Eu pensava que em algum lugar por ali havia um ponto onde pudéssemos ficar, mas
agora observando com calma, acho que tal local não existe. Me sinto meio culpado por ter
corrido tanto, e parecer ter me movido tão pouco, para chegar em canto algum. Eu consigo
sentir mansos sinais de chuvisco, e da bruma rala e escura que permeia as ruas urbanas. O
azul-marinho da noite indo embora, e principalmente, seu contorno diferenciado de luz em
meio ao degrado. Você esteve sempre comigo nessa caminhada, e agora seus olhos parecem
mais reais do que nunca, suas feições se aproximando aos poucos das minhas, enquanto fixo
meu olhar em suas belas íris, e o desfoque acontece. Tento abraçá-la, e sentir novamente seu
cheiro e presença, e fazer de tudo para permanecer ao seu lado, ou ao menos guardar o
máximo de memórias de você, mas acho que seria muito tarde. As sombras chegaram, e elas
me levaram, não a um antro de obscuridade, mas ao fadigante raiar do dia. Eu tinha acabado
de acordar, e ainda estava em minha cama.
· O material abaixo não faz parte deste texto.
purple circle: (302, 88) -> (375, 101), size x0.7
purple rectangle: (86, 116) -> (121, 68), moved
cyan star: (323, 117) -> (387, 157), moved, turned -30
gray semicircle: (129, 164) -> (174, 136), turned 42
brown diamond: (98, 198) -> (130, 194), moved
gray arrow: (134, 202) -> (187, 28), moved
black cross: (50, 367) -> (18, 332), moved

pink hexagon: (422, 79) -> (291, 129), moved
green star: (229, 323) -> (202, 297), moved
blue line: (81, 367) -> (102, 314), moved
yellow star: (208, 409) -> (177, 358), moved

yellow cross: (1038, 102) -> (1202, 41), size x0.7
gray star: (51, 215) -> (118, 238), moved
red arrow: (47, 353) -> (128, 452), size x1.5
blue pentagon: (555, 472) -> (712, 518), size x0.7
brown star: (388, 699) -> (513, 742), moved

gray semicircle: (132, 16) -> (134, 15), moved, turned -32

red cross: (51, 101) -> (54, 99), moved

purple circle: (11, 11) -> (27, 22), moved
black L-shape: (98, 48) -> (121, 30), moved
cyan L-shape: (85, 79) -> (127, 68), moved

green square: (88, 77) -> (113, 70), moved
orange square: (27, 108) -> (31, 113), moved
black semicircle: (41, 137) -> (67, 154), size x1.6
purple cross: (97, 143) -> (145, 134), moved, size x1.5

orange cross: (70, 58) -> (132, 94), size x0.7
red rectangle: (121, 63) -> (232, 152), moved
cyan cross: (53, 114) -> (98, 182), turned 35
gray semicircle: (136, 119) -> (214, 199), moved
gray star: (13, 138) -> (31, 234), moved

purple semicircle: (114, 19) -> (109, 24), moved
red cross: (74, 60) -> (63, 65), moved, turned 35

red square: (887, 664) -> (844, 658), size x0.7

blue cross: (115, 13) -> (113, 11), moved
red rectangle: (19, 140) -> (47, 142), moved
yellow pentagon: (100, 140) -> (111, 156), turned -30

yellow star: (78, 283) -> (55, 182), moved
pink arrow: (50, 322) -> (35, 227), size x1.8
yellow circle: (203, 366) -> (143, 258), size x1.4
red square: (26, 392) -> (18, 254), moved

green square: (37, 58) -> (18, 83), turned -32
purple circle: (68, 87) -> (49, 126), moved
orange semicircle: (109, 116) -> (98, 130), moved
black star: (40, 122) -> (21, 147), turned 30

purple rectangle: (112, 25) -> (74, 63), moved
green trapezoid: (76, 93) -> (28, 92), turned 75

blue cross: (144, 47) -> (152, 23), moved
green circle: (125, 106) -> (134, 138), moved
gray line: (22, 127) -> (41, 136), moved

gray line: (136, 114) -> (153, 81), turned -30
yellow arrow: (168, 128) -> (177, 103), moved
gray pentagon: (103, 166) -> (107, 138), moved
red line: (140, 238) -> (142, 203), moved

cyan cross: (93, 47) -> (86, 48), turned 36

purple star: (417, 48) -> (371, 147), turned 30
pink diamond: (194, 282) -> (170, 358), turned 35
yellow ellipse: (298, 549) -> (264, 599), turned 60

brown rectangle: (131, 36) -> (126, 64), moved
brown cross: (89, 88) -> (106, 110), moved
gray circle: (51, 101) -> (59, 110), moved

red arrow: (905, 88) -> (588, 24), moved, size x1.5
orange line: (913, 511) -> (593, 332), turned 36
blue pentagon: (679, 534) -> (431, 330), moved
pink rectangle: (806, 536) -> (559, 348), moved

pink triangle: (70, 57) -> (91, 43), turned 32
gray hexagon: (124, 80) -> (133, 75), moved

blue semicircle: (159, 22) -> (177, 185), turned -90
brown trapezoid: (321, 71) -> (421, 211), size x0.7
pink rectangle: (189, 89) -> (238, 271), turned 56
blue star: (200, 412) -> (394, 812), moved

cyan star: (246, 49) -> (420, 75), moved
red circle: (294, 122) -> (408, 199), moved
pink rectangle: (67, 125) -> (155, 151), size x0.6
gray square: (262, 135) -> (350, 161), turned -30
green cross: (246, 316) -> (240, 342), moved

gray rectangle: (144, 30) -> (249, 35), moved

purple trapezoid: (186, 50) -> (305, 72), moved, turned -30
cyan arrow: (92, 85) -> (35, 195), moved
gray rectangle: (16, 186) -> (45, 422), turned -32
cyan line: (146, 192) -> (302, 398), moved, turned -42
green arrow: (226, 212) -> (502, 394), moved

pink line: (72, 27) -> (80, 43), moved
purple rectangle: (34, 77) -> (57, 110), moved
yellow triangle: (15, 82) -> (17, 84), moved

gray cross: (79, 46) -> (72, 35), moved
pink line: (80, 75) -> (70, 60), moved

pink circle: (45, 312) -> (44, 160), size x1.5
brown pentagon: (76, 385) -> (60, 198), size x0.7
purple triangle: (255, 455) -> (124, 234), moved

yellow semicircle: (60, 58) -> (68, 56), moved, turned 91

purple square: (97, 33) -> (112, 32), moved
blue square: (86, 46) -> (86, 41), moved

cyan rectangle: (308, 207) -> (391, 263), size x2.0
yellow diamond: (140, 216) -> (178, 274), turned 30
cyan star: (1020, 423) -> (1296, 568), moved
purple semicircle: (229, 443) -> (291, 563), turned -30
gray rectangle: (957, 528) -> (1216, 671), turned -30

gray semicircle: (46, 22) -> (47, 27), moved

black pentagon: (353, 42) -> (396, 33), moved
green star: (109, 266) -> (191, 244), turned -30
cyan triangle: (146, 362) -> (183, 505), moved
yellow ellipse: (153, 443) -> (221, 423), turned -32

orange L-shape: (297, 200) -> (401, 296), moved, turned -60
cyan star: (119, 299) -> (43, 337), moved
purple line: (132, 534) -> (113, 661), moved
Levo minhas mãos ao rosto e fecho os olhos, não pelo irritar da claridade. Eu olho ao
meu lado, e não vejo nenhuma face confortante. Lembro quem sou, como estou, onde estou,
e principalmente, me esforço para não deixar escapar nenhuma memória do sono. Ficar na
cama até as Seis da tarde, para depois notar que estou morto, parecia tentador, mas hoje não.
Eu me esforço e fico sentado no leito, olhando os arredores silenciosos do quarto cuja única
janela deixava entrar uma claridade em marrs green da manhã. Eu coloco meus pés
descalços no chão gelado, e fico de pé. Vou até a vidraça e olho lá fora. Os céus continuam o
mesmo, alimentados pela fumaça das fábricas próximas, que une os vapores às alturas
cinzentas. Não há contraste entre elas e os prédios, exceto por finas delineações que se
perdem no nublado. O vento continua frio como a noite, e eu olho para a rua que leva às
luzes da cidade, imaginando que se eu saísse agora e fosse para o mesmo ponto que vi antes
de ser tragado de volta, esperanças ainda estariam lá para encontrar o que foi perdido. Mas
minha vontade é fraca, e eu permaneço. Em outros dias, devo descer para o andar de baixo,
e seguir para rua, e simplesmente ir. Vou a lugares vazios, e passo por outros enquanto isso,
sem ter a chance de atracar naqueles que são perfumados com a essência que desperta
alguma lembrança das tardes de dias antigos e chuvosos. Contudo, concluo que isso é ruim
para mim. Não se pode sair, eles dizem, é perigoso agora. Apesar de que, mesmo se eu
tivesse saído, como fiz inúmeras vezes quando fui procurar o que perdi, voltaria sem
resultados.

Me lembro que vivo só. E que todo dia cansativo de confusão e decadência eu escuto
uma melodia reconfortante, da qual eu abuso até enjoar, mas nunca enjoo. Se eu fosse sair,
ela continuava tocando. Eu, agora, ando pela casa sem afazeres, e ela continua tocando.
Coloco o volume em seu máximo. Posso ouvir de todos os cantos da casa, não importando o
andar. Ouço em meu banho frio, ou enquanto como na cozinha, e também quando eu olho e
questiono a risível aparência própria quando passo por um espelho.
Ou quando penso em suicídio ao olhar velhas fotos dela, que não mais está por aqui.
Nunca morou comigo, e provavelmente nunca sentiu todo o meu amor, exceto por pequenas
declarações que se apagaram no tempo, e mesmo assim, ela se refletiu em mim como uma
preciosa maravilha. Munida de frases e gestos do passado, por cinco curtos meses, onde eu
me lembro que podia sorrir ao seu lado, sem um esforço voluntário. As fotos são de um
pouco antes que ela sumiu, e muito antes de saber que as sombras se transportaram dos
sonhos e saudades, vieram para a realidade, e levaram sua vida. E todas as suas lembranças
físicas que restaram se tornaram adornos funerários, desde cheiros, ao tom da roupa que
mais usava, a até mesmo os contornos simples que faziam sua absoluta beldade, que consigo
ver em canto ou outro. Mas a riqueza de saber que ela existiu em minha vida é reservada
apenas em meus pensamentos.
Eu dou passos quietos, e retorno à minha cama. Fecho os olhos e sorrio como ela pedia
que eu sorrisse, para que os sonhos diurnos tomem conta da minha realidade.